### [Task requirements]
Working from the start of the listing, please write out exactly the lines through the one that holds "Çok kötü fark", both included, and omit all pictures.

### [Material supplied]
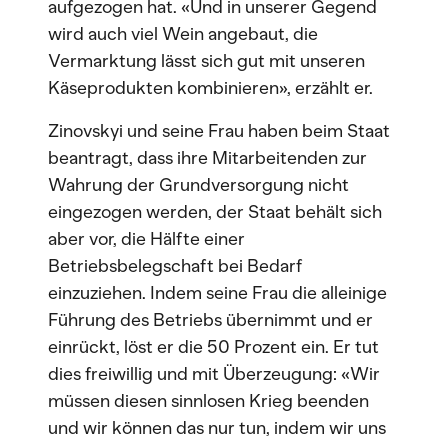
aufgezogen hat. «Und in unserer Gegend
wird auch viel Wein angebaut, die
Vermarktung lässt sich gut mit unseren
Käseprodukten kombinieren», erzählt er.
Zinovskyi und seine Frau haben beim Staat
beantragt, dass ihre Mitarbeitenden zur
Wahrung der Grundversorgung nicht
eingezogen werden, der Staat behält sich
aber vor, die Hälfte einer
Betriebsbelegschaft bei Bedarf
einzuziehen. Indem seine Frau die alleinige
Führung des Betriebs übernimmt und er
einrückt, löst er die 50 Prozent ein. Er tut
dies freiwillig und mit Überzeugung: «Wir
müssen diesen sinnlosen Krieg beenden
und wir können das nur tun, indem wir uns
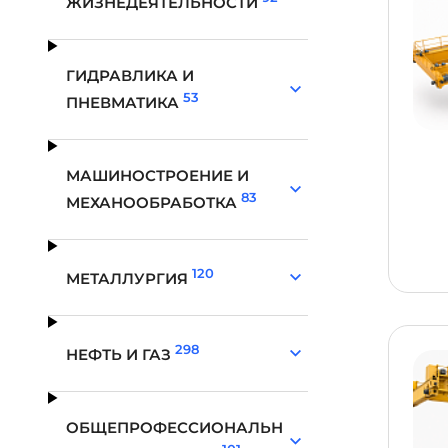
ЖИЗНЕДЕЯТЕЛЬНОСТИ
ГИДРАВЛИКА И
53
ПНЕВМАТИКА
МАШИНОСТРОЕНИЕ И
83
МЕХАНООБРАБОТКА
120
МЕТАЛЛУРГИЯ
298
НЕФТЬ И ГАЗ
ОБЩЕПРОФЕССИОНАЛЬН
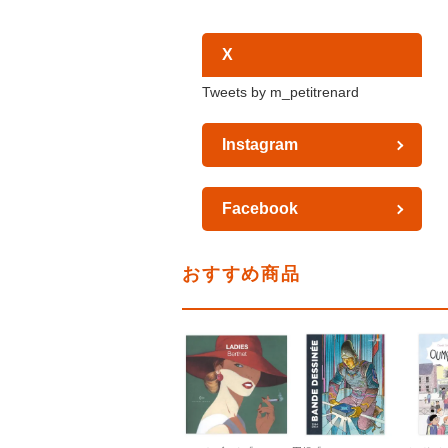
X
Tweets by m_petitrenard
Instagram
Facebook
おすすめ商品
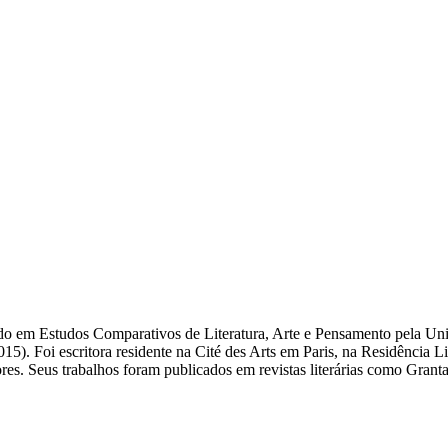
trado em Estudos Comparativos de Literatura, Arte e Pensamento pela U
15). Foi escritora residente na Cité des Arts em Paris, na Residência 
s. Seus trabalhos foram publicados em revistas literárias como Grant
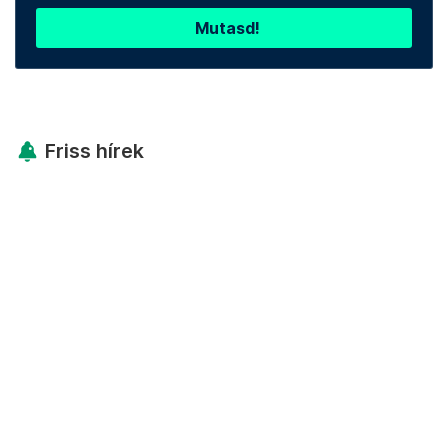
Mutasd!
Friss hírek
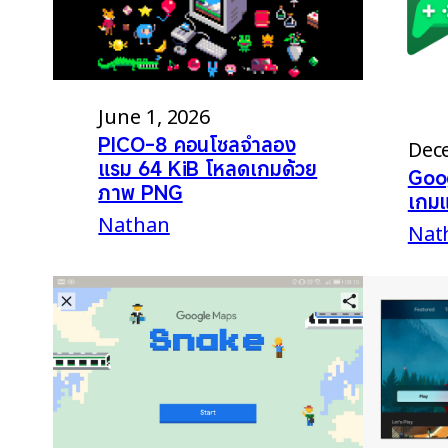
June 1, 2026
PICO-8 คอนโซลจำลอง
Dec
แรม 64 KiB โหลดเกมด้วย
Goo
ภาพ PNG
เกมแ
Nathan
Nat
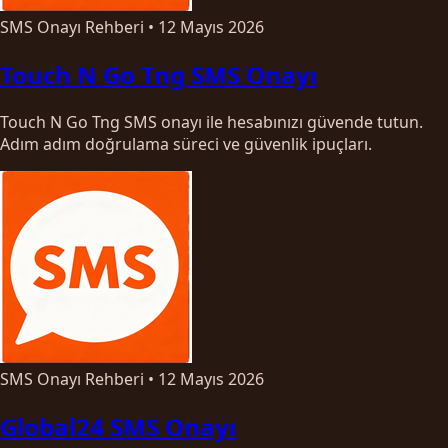
SMS Onayı Rehberi
•
12 Mayıs 2026
Touch N Go Tng SMS Onayı
Touch N Go Tng SMS onayı ile hesabınızı güvende tutun.
Adım adım doğrulama süreci ve güvenlik ipuçları.
SMS Onayı Rehberi
•
12 Mayıs 2026
Global24 SMS Onayı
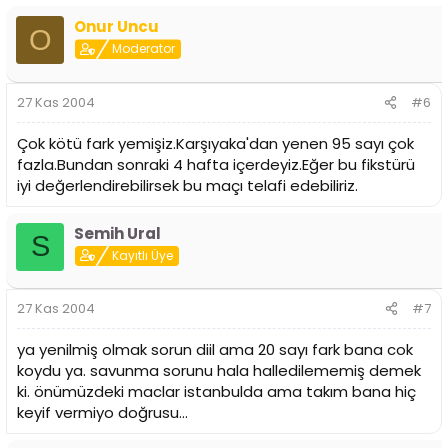
Onur Uncu
O
Moderator
27 Kas 2004
#6
Çok kötü fark yemişiz.Karşıyaka'dan yenen 95 sayı çok
fazla.Bundan sonraki 4 hafta içerdeyiz.Eğer bu fikstürü
iyi değerlendirebilirsek bu maçı telafi edebiliriz.
Semih Ural
S
Kayıtlı Üye
27 Kas 2004
#7
ya yenilmiş olmak sorun diil ama 20 sayı fark bana cok
koydu ya. savunma sorunu hala halledilememiş demek
ki. önümüzdeki maclar istanbulda ama takım bana hiç
keyif vermiyo doğrusu...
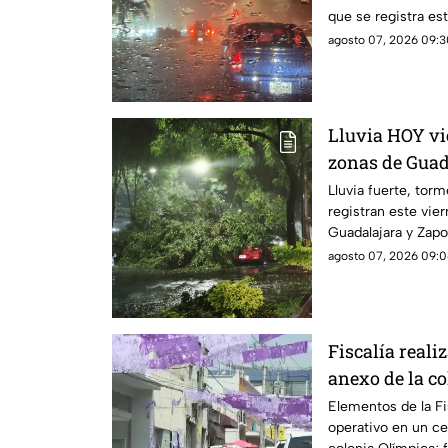
que se registra e
agosto 07, 2026 09:3
Lluvia HOY vi
zonas de Guad
Lluvia fuerte, torm
registran este vie
Guadalajara y Zapo
agosto 07, 2026 09:0
Fiscalía reali
anexo de la c
Guadalajara
Elementos de la Fi
operativo en un ce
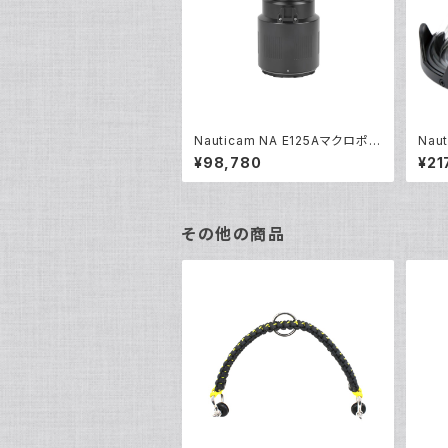
Nauticam NA E125Aマクロポー
Nau
ト [21743]
ポート
¥98,780
¥21
その他の商品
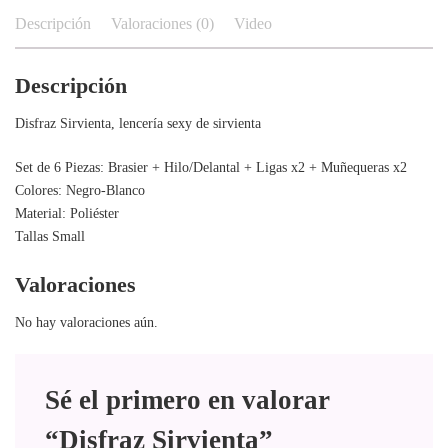
original
actual
Descripción
Valoraciones (0)
Video
era:
es:
RD$850.00.
RD$750
Descripción
Disfraz Sirvienta, lencería sexy de sirvienta
Set de 6 Piezas: Brasier + Hilo/Delantal + Ligas x2 + Muñequeras x2
Colores: Negro-Blanco
Material: Poliéster
Tallas Small
Valoraciones
No hay valoraciones aún.
Sé el primero en valorar
“Disfraz Sirvienta”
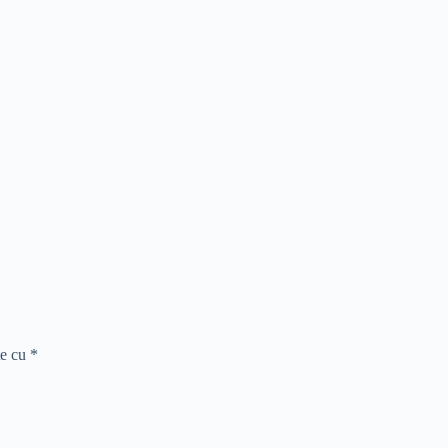
te cu
*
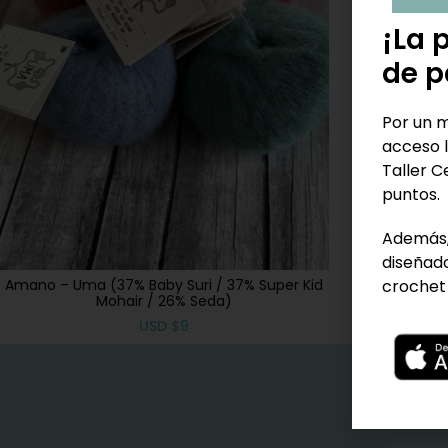
¡La 
de p
Por un m
acceso l
Taller C
puntos.
Además,
diseñado
crochet 
Amano – Uma (37% Baby Suri / 37% Super Kid
Mohair / 26% Seda)
USD
$
9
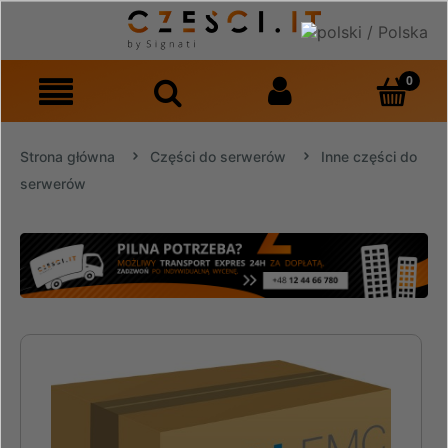
Strona główna
Części do serwerów
Inne części do
serwerów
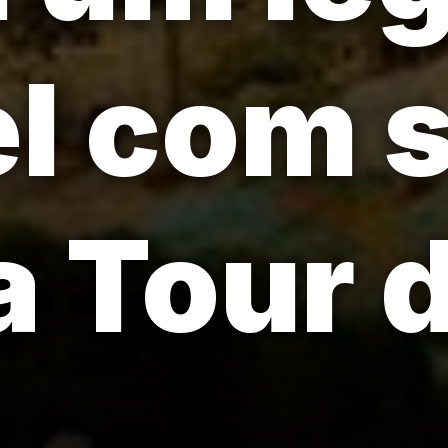
el com 
a Tour 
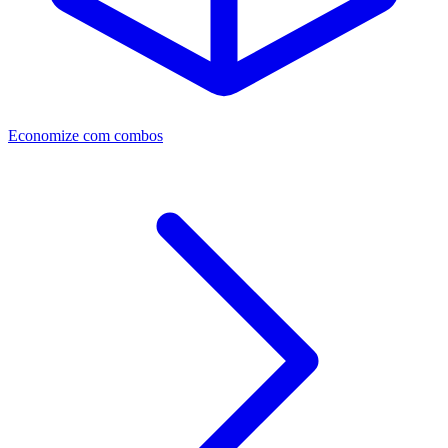
Economize com combos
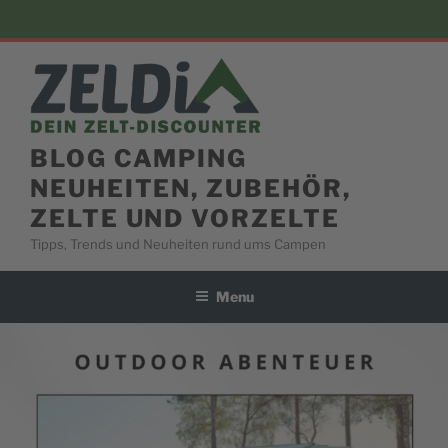
Skip
to
content
BLOG CAMPING
NEUHEITEN, ZUBEHÖR,
ZELTE UND VORZELTE
Tipps, Trends und Neuheiten rund ums Campen
Menu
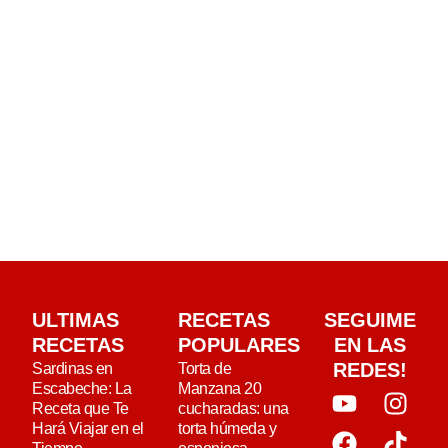
ULTIMAS
RECETAS
SEGUIME
RECETAS
POPULARES
EN LAS
REDES!
Sardinas en
Torta de
Escabeche: La
Manzana 20
Receta que Te
cucharadas: una
Hará Viajar en el
torta húmeda y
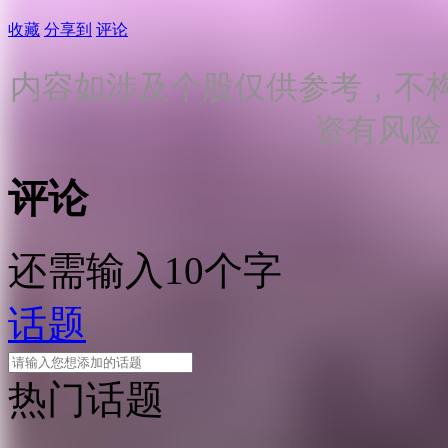
收藏
分享到
评论
内容如涉及个股仅供参考，不
资有风险
评论
还需输入10个字
话题
热门话题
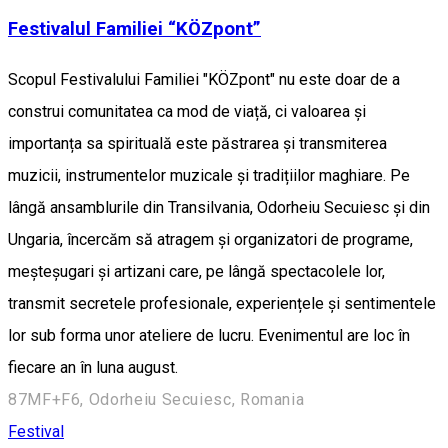
Festivalul Familiei “KÖZpont”
Scopul Festivalului Familiei "KÖZpont" nu este doar de a
construi comunitatea ca mod de viață, ci valoarea și
importanța sa spirituală este păstrarea și transmiterea
muzicii, instrumentelor muzicale și tradițiilor maghiare. Pe
lângă ansamblurile din Transilvania, Odorheiu Secuiesc și din
Ungaria, încercăm să atragem și organizatori de programe,
meșteșugari și artizani care, pe lângă spectacolele lor,
transmit secretele profesionale, experiențele și sentimentele
lor sub forma unor ateliere de lucru. Evenimentul are loc în
fiecare an în luna august.
87MF+F6, Odorheiu Secuiesc, Romania
Festival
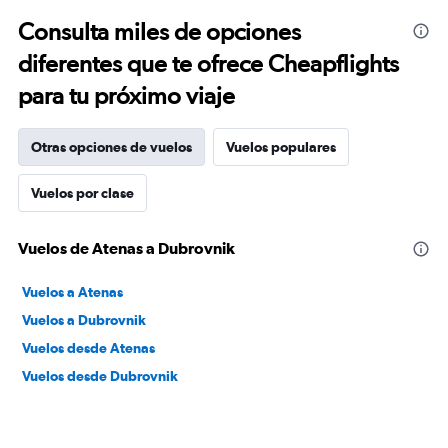
Consulta miles de opciones
diferentes que te ofrece Cheapflights
para tu próximo viaje
Otras opciones de vuelos
Vuelos populares
Vuelos por clase
Vuelos de Atenas a Dubrovnik
Vuelos a Atenas
Vuelos a Dubrovnik
Vuelos desde Atenas
Vuelos desde Dubrovnik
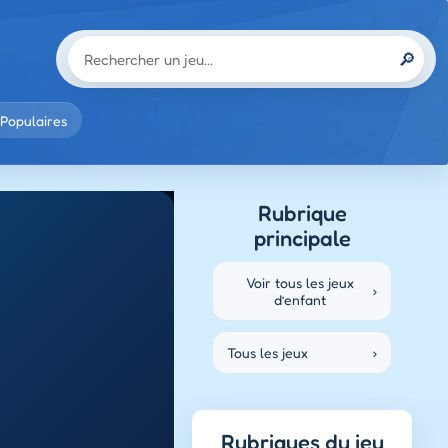
🔎
Populaires
Rubrique
principale
Voir tous les jeux
›
d’enfant
Tous les jeux
›
Rubriques du jeu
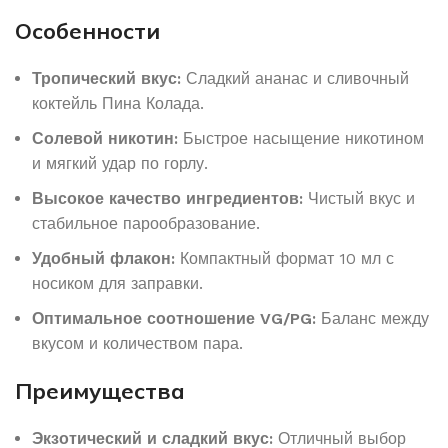
Особенности
Тропический вкус:
Сладкий ананас и сливочный
коктейль Пина Колада.
Солевой никотин:
Быстрое насыщение никотином
и мягкий удар по горлу.
Высокое качество ингредиентов:
Чистый вкус и
стабильное парообразование.
Удобный флакон:
Компактный формат 10 мл с
носиком для заправки.
Оптимальное соотношение VG/PG:
Баланс между
вкусом и количеством пара.
Преимущества
Экзотический и сладкий вкус:
Отличный выбор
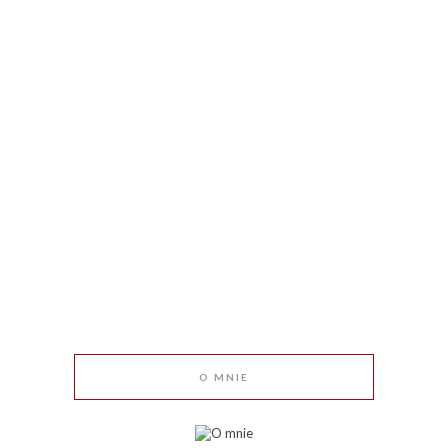
O MNIE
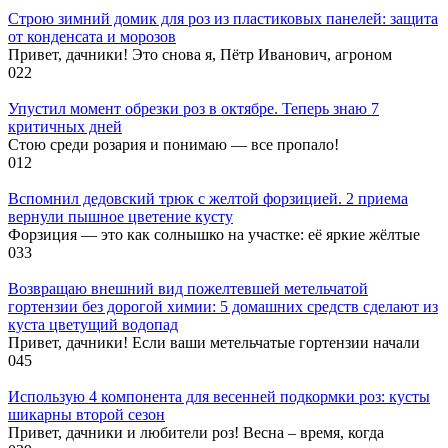
Строю зимний домик для роз из пластиковых панелей: защита
от конденсата и морозов
Привет, дачники! Это снова я, Пётр Иванович, агроном
0
22
Упустил момент обрезки роз в октябре. Теперь знаю 7
критичных дней
Стою среди розария и понимаю — все пропало!
0
12
Вспомнил дедовский трюк с желтой форзицией. 2 приема
вернули пышное цветение кусту
Форзиция — это как солнышко на участке: её яркие жёлтые
0
33
Возвращаю внешний вид пожелтевшей метельчатой
гортензии без дорогой химии: 5 домашних средств сделают из
куста цветущий водопад
Привет, дачники! Если ваши метельчатые гортензии начали
0
45
Использую 4 компонента для весенней подкормки роз: кусты
шикарны второй сезон
Привет, дачники и любители роз! Весна – время, когда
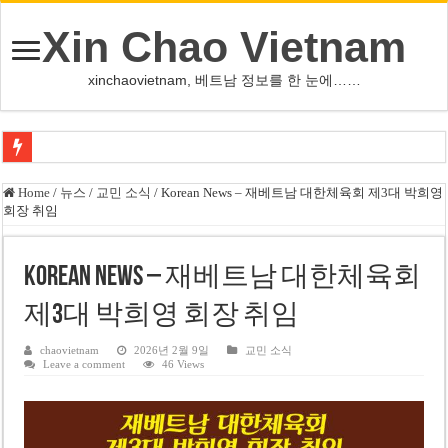
Xin Chao Vietnam
xinchaovietnam, 베트남 정보를 한 눈에……
쩐 타인 먼 베트남 국회의장 “외교 성과, 국가 위상 제고에 크게 기여”
Home
/
뉴스
/
교민 소식
/
Korean News – 재베트남 대한체육회 제3대 박희영
회장 취임
싱가포르 하오마트, 마지막 프리미엄 매장 폐점… 적자·소송 악재 속 사업 축
베트남 은행 분기 순이익 1조 동 시대…비엣콤뱅크 등 5곳 돌파
Korean News – 재베트남 대한체육회
PNJ, 다이아몬드 밀수 여파에 2분기 적자… 10월 임시 주총 개최
제3대 박희영 회장 취임
팜 녓 브엉 빈그룹 회장 딸, 그룹 계열사 경영에 첫 등장
케펠, 투티엠 엠파이어시티 지분 전량 2억7000만 달러에 매각
chaovietnam
2026년 2월 9일
교민 소식
Leave a comment
46 Views
베트남 MB은행, 2026년 수익 목표 자신…부동산 대출 비율 13% 고수
베트남주식 HAT, 15년 연속 현금 배당…주당 3,000동 지급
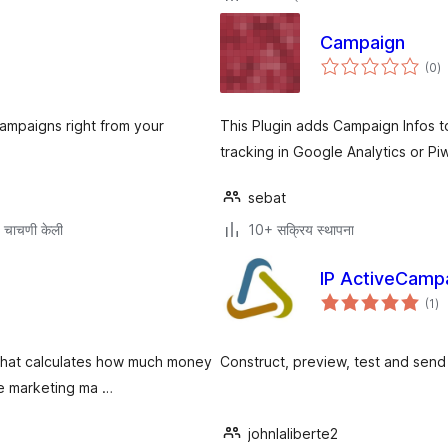
Campaign
एक
(0
)
मू
ampaigns right from your
This Plugin adds Campaign Infos t
tracking in Google Analytics or P
sebat
 चाचणी केली
10+ सक्रिय स्थापना
IP ActiveCamp
एक
(1
)
मूल
r that calculates how much money
Construct, preview, test and sen
ne marketing ma …
johnlaliberte2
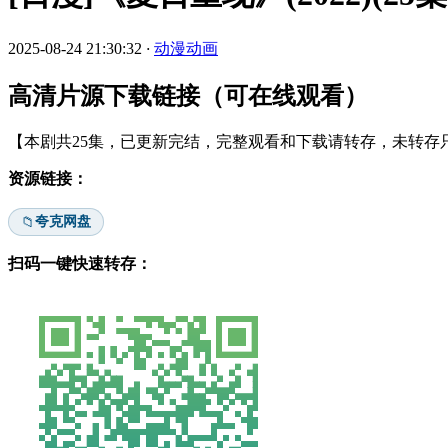
2025-08-24 21:30:32
·
动漫动画
高清片源下载链接（可在线观看）
【本剧共25集，已更新完结，完整观看和下载请转存，未转存只
资源链接：
夸克网盘
📁
扫码一键快速转存：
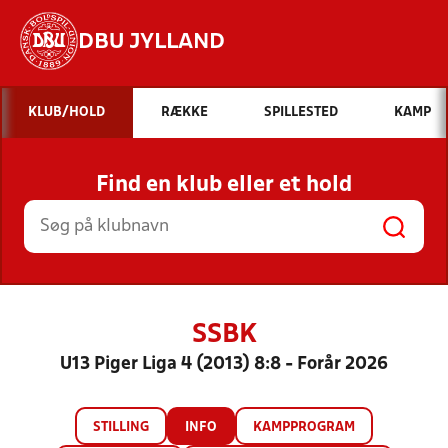
DBU JYLLAND
Hvad vil du søge efter?
KLUB/HOLD
RÆKKE
SPILLESTED
KAMP
INDHOLD OG NYHEDER
Find en klub eller et hold
STILLINGER, RESULTATER, KLUBBER OG
HOLD
SSBK
U13 Piger Liga 4 (2013) 8:8 - Forår 2026
STILLING
INFO
KAMPPROGRAM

### [Response to this task]
aufgezogen hat. «Und in unserer Gegend
wird auch viel Wein angebaut, die
Vermarktung lässt sich gut mit unseren
Käseprodukten kombinieren», erzählt er.
Zinovskyi und seine Frau haben beim Staat
beantragt, dass ihre Mitarbeitenden zur
Wahrung der Grundversorgung nicht
eingezogen werden, der Staat behält sich
aber vor, die Hälfte einer
Betriebsbelegschaft bei Bedarf
einzuziehen. Indem seine Frau die alleinige
Führung des Betriebs übernimmt und er
einrückt, löst er die 50 Prozent ein. Er tut
dies freiwillig und mit Überzeugung: «Wir
müssen diesen sinnlosen Krieg beenden
und wir können das nur tun, indem wir uns
ЖИЗНЕДЕЯТЕЛЬНОСТИ
ГИДРАВЛИКА И
53
ПНЕВМАТИКА
МАШИНОСТРОЕНИЕ И
83
МЕХАНООБРАБОТКА
120
МЕТАЛЛУРГИЯ
298
НЕФТЬ И ГАЗ
ОБЩЕПРОФЕССИОНАЛЬН
X
Tweets by m_petitrenard
Instagram
Facebook
おすすめ商品
trado em Estudos Comparativos de Literatura, Arte e Pensamento pela U
15). Foi escritora residente na Cité des Arts em Paris, na Residência 
s. Seus trabalhos foram publicados em revistas literárias como Grant
Mutasd!
Friss hírek
June 1, 2026
PICO-8 คอนโซลจำลอง
Dec
แรม 64 KiB โหลดเกมด้วย
Goo
ภาพ PNG
เกมแ
Nathan
Nat
SMS Onayı Rehberi
•
12 Mayıs 2026
Touch N Go Tng SMS Onayı
Touch N Go Tng SMS onayı ile hesabınızı güvende tutun.
Adım adım doğrulama süreci ve güvenlik ipuçları.
SMS Onayı Rehberi
•
12 Mayıs 2026
Global24 SMS Onayı
Onur Uncu
O
Moderator
27 Kas 2004
#6
Çok kötü fark yemişiz.Karşıyaka'dan yenen 95 sayı çok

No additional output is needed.